So I think I know what I want to be when I grow up. That would be my “good news.” The “bad news” is that it’s a super-not-easy goal and something I’d have to try to do while having my day job and there’s no guarantee of success and even if I DO succeed at being this thing that I want to be I might still have to keep my day job and did I mention that the thing I want to do is NOT my current day job? Yeah. Well.
I’d really enjoy to be a writer. A professional, published, “hey, would you like my card? My card that says “Writer” in the title?”-type writer. The reasons why I think I want to do this for a living is that it would be something I could do from the comfort of my own home (or heck, if I could finally get a laptop I could do it from my own bed! Or could you imagine writing a novel entirely from your happy little toilet? Awesome…), it would let me use my imagination (currently only utilized in this job when I have to send emails shaming people for their deplorable fridge etiquette) and its something I truly enjoy doing.
So if I’m gonna be this I gotta get going. Rumor has it that writing a book could take a little while. A few days, possibly some weeks, heck maybe even a month or three! (or, you know, the rest of my life…) I’d just LOVE to get started on this, my “change my whole life and give me an actual career and a reason to get up each morning and be the key to my entire happiness” novel (tentatively called “No Pressure, baby!”) but first I have to do the dishes. And clean the kitchen, and the living room, and there are still some Christmas decorations I haven’t figured out how to put away yet, and also the stack of old bills in the office that fill and entire 10-gallon plastic butterfly bin (at least until I file them, which I’m gonna do any day now) and I just started this very cool jigsaw puzzle of spices…

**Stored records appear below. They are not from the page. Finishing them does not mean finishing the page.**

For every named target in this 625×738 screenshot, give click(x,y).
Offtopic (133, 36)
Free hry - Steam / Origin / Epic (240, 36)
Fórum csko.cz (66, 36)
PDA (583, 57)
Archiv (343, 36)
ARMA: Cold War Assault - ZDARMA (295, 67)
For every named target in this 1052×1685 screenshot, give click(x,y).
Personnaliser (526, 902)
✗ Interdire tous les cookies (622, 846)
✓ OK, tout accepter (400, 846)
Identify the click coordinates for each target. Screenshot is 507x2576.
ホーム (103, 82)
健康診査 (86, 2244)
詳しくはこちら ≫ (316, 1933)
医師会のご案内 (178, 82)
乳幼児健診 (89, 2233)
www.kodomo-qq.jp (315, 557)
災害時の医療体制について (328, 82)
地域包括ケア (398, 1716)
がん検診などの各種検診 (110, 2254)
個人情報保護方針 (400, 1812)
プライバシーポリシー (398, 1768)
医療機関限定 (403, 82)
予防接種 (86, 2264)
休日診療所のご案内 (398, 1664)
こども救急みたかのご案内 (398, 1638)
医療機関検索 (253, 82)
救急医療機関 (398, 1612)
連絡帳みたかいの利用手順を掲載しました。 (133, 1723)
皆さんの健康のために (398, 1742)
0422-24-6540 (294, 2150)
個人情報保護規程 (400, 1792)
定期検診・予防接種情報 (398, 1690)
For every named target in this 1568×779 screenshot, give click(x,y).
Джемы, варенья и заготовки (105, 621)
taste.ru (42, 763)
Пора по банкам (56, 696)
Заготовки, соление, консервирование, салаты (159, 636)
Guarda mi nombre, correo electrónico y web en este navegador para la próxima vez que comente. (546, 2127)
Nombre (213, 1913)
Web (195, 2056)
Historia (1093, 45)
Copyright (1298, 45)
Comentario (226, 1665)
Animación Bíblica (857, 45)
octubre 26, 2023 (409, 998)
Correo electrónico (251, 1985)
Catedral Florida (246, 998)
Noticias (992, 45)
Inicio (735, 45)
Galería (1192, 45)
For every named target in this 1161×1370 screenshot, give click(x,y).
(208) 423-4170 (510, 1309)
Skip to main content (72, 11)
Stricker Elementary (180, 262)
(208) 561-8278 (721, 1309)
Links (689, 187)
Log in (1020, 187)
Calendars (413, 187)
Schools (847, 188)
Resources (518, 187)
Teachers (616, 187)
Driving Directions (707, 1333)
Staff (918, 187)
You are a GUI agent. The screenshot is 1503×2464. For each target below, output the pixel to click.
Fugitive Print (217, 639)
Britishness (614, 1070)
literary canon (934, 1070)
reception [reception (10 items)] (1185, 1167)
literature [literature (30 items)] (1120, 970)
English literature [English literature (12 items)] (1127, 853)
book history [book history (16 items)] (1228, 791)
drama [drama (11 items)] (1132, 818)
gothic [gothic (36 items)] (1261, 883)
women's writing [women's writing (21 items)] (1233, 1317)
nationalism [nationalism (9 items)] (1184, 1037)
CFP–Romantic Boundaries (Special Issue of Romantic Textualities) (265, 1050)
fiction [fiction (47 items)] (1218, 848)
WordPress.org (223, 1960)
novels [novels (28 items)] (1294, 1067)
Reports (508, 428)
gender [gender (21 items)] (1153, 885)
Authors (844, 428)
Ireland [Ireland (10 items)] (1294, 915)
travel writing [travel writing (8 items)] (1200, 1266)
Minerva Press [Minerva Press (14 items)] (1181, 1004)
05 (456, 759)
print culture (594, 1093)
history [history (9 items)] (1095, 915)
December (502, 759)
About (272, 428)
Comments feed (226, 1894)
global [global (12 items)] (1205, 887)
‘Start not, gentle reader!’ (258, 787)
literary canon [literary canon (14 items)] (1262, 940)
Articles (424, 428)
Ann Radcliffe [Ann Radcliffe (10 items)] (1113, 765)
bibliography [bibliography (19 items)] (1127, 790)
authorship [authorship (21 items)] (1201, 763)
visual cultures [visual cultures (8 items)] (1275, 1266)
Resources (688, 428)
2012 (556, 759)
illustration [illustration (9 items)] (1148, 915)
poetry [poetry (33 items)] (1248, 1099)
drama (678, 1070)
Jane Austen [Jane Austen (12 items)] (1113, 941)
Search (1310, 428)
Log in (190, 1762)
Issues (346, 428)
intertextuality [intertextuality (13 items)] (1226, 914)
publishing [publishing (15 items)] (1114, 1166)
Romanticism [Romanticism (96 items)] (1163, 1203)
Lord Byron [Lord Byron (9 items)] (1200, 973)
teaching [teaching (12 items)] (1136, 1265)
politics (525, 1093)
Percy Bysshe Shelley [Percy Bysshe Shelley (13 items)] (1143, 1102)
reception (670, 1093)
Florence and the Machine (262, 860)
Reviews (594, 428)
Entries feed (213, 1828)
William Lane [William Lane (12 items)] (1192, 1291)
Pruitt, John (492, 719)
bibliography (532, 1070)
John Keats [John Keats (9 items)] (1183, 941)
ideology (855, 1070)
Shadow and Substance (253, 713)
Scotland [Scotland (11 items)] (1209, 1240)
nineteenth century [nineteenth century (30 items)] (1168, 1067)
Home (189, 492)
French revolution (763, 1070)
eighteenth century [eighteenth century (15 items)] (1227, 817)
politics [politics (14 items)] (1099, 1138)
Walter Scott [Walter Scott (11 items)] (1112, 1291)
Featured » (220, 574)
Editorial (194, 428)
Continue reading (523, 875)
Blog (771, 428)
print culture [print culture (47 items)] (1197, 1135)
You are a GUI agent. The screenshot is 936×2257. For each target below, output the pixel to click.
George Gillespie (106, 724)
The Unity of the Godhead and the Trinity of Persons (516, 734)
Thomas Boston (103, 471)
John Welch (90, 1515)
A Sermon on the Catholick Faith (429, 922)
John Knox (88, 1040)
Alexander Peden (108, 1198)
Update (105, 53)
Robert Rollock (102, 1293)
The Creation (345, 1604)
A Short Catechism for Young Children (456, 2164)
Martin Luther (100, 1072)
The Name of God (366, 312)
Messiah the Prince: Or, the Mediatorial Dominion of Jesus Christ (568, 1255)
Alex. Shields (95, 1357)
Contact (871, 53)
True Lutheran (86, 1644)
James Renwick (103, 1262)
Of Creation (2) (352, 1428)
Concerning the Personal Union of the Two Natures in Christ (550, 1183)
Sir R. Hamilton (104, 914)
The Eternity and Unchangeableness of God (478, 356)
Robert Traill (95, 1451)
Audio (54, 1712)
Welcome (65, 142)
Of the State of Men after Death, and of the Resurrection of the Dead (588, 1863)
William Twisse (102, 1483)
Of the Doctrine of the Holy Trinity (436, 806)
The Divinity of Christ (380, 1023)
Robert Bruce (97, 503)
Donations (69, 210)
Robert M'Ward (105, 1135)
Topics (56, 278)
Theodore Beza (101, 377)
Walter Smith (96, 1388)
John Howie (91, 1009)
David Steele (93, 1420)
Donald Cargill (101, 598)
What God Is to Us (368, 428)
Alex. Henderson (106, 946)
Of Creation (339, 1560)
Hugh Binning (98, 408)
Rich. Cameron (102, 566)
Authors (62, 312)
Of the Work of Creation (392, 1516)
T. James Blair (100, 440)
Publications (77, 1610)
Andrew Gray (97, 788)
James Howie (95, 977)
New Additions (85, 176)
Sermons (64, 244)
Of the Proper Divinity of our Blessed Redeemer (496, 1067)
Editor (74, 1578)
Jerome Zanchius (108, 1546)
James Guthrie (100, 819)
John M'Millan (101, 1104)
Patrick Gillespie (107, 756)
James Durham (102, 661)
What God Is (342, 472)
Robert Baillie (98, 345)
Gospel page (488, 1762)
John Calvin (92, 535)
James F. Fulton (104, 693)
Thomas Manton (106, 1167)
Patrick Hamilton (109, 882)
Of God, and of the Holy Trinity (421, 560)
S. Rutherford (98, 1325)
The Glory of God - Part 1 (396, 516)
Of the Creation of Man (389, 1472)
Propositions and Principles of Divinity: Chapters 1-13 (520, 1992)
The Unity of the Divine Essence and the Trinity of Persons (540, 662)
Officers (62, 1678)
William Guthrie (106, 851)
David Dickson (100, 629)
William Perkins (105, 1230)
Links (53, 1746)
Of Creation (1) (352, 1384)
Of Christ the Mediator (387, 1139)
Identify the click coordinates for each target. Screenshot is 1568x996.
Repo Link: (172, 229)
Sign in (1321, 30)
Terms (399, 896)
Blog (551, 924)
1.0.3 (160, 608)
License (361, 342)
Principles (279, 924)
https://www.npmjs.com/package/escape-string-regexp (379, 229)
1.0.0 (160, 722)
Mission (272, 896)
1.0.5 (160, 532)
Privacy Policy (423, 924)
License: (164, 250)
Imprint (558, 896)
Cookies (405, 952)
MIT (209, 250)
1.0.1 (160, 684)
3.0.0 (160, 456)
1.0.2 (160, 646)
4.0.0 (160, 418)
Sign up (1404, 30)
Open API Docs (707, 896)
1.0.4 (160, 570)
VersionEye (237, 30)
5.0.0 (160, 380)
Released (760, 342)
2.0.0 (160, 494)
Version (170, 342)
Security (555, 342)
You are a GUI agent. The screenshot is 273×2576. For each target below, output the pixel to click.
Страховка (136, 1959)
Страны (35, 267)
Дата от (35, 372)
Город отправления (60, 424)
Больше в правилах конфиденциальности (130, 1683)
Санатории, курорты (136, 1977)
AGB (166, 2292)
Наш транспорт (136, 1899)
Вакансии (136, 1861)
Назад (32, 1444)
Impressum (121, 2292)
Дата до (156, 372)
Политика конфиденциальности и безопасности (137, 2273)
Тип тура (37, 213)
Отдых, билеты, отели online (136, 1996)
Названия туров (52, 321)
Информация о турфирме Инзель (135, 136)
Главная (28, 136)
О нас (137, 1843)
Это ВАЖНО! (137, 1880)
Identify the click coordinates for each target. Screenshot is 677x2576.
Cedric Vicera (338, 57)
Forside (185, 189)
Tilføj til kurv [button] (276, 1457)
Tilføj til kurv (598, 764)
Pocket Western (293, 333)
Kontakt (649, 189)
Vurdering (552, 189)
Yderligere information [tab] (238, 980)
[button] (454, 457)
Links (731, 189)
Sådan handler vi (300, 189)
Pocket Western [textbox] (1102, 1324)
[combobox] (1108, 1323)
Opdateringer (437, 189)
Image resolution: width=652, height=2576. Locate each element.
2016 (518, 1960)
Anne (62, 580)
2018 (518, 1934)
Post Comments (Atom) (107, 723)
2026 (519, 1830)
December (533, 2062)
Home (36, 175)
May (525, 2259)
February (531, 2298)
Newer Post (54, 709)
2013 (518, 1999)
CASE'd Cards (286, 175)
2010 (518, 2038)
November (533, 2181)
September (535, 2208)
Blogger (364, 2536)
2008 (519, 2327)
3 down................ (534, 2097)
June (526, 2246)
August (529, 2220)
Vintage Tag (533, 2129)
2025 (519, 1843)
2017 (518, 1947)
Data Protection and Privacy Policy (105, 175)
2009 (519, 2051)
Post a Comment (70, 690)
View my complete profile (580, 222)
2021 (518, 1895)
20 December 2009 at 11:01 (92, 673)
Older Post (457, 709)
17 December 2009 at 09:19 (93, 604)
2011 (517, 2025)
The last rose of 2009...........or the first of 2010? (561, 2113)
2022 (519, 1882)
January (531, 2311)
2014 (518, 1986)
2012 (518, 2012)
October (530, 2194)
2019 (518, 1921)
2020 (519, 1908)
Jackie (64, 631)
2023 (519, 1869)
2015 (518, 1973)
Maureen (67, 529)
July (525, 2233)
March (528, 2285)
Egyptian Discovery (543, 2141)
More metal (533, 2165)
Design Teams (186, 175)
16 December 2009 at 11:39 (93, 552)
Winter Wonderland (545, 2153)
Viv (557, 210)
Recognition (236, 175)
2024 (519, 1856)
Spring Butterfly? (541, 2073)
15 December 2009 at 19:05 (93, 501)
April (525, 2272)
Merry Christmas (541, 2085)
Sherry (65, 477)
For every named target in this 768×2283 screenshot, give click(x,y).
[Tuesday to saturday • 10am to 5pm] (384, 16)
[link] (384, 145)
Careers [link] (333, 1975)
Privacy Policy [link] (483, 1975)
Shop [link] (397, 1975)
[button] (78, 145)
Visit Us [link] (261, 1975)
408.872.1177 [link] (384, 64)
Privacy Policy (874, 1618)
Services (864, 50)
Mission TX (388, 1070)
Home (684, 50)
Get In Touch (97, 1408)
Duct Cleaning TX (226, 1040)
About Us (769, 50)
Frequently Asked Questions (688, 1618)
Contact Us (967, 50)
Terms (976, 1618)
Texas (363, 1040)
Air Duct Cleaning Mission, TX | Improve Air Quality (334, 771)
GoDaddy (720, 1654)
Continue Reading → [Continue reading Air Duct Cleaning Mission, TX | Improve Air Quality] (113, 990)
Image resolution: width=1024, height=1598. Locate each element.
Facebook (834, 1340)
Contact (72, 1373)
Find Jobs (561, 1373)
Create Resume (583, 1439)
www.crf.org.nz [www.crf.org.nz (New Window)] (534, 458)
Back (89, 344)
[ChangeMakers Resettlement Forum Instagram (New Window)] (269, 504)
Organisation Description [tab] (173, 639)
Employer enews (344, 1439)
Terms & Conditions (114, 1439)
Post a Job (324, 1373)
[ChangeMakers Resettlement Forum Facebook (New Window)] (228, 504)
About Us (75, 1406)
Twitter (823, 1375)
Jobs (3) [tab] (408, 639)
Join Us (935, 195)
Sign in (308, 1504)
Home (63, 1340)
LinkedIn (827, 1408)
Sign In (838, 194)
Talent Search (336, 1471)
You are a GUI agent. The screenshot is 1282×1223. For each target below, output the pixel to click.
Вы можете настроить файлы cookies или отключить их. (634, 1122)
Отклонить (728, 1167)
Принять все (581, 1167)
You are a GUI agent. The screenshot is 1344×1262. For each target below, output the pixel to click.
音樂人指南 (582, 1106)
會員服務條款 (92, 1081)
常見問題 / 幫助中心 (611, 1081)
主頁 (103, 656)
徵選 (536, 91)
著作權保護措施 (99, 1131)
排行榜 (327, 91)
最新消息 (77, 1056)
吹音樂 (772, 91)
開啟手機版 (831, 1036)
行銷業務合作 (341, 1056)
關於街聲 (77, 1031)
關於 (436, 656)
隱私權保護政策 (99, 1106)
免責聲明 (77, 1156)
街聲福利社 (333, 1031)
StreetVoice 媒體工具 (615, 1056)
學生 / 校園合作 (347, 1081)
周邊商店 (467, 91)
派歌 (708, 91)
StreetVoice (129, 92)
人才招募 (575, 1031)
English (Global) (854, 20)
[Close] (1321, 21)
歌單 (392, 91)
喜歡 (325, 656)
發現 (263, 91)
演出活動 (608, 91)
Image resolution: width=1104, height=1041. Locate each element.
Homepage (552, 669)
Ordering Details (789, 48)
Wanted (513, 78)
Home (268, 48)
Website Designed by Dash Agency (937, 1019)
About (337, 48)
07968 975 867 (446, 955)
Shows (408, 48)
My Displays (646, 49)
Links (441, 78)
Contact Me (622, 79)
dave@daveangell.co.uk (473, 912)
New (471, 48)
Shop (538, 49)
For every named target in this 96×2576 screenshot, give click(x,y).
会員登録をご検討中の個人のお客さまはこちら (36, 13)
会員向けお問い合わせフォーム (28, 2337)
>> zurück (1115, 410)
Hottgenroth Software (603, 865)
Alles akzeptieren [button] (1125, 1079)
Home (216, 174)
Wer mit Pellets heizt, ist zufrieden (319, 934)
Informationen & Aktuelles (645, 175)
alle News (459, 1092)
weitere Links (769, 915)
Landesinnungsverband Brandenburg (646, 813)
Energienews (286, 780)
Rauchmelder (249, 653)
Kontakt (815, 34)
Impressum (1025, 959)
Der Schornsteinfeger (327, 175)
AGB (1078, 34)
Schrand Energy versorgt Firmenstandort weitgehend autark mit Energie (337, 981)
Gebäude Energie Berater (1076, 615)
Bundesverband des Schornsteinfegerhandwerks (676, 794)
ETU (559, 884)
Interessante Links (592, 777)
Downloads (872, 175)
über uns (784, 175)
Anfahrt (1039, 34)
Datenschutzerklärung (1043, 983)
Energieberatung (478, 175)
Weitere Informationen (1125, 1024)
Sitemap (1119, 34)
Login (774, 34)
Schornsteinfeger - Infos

So here’s the plan. (shut up, I do too have a plan. Yes I do, and shut up.) I’m going to take January, and probably 1-2 weeks in February, and get my danged life in order. I’m going to CLEAN that kitchen, and PUT AWAY those Christmas decorations, and FILE those… SHRED those old bills and just generally get on top of the big pile of unmanaged crap that is currently my life! Once that’s done I’ll sit down and start putting word to paper. I make no promises to having a full plot at that point, as right now I have 3 cool ideas, a phrase and a title. How does this grab you: “Mr. Pennywhistle Kills you and your Pope: a love story/cook book”
No fair stealing it for your own “change your whole life and give you an actual career and a reason to get up each morning and be the key to your entire happiness” book.
For those of you who know that I am a dedicated reader of such blogs as Dooce.com and Faster Than Kudzu, and who think that I’m totally copying them and expecting my life to be as killer as theirs are just because I write a book I have one word: TOTALLY. (and I DO SO have a PLAN – SHUUUUUUUT UUUUUUUUUP!!!!!!)
(and I totally meant to write to Mr. Carl this weekend, but I partied at my Dad’s b-day bash until 4:30am on Saturday and then there was the ever-important ‘sleeping in’ on Sunday, followed by some hardcore sitting on the couch thinking that I should really get up and clean something. So who had the time to write?)